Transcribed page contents
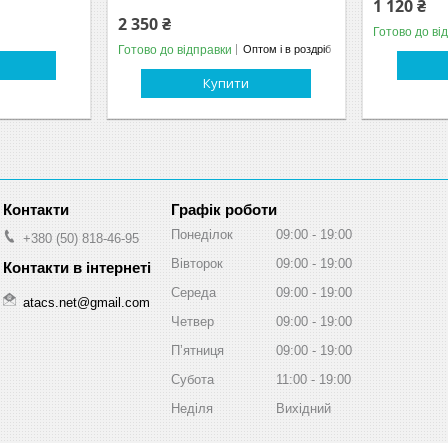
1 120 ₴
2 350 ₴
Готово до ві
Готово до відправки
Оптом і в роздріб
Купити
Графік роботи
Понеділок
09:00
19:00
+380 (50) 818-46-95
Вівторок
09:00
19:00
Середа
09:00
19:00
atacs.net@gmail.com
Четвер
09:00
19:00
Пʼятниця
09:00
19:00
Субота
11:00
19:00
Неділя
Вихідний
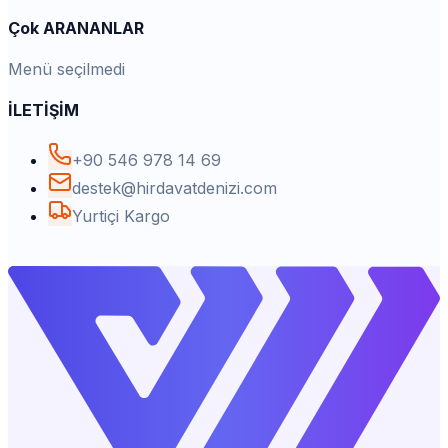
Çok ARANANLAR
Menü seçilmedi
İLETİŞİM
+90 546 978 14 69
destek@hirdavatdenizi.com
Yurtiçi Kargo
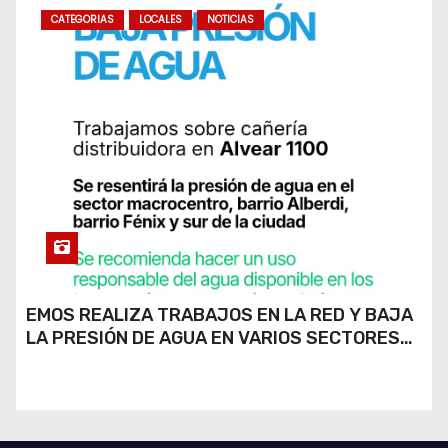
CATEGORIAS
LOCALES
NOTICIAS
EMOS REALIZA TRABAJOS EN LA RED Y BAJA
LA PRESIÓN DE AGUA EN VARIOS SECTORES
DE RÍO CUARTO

* * *

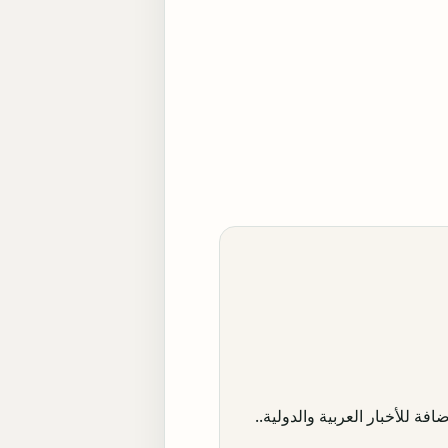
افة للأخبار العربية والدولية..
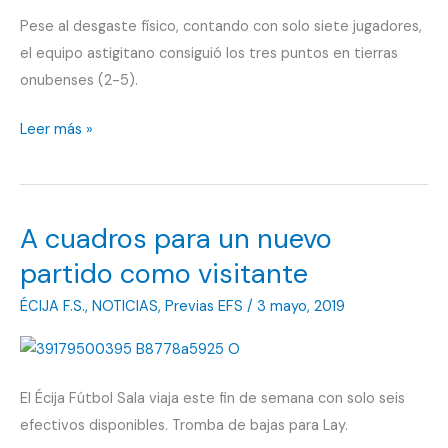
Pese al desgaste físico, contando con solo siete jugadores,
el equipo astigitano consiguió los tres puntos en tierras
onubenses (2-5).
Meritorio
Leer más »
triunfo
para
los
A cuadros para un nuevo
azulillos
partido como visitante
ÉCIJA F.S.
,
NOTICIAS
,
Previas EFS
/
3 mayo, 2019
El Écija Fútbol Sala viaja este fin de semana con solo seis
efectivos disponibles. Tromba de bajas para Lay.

* [YOUR OBJECTIVE]
Please return a copy of each line in the entries that has the string "solo".

* [WRITTEN RESPONSE]
Pese al desgaste físico, contando con solo siete jugadores,
El Écija Fútbol Sala viaja este fin de semana con solo seis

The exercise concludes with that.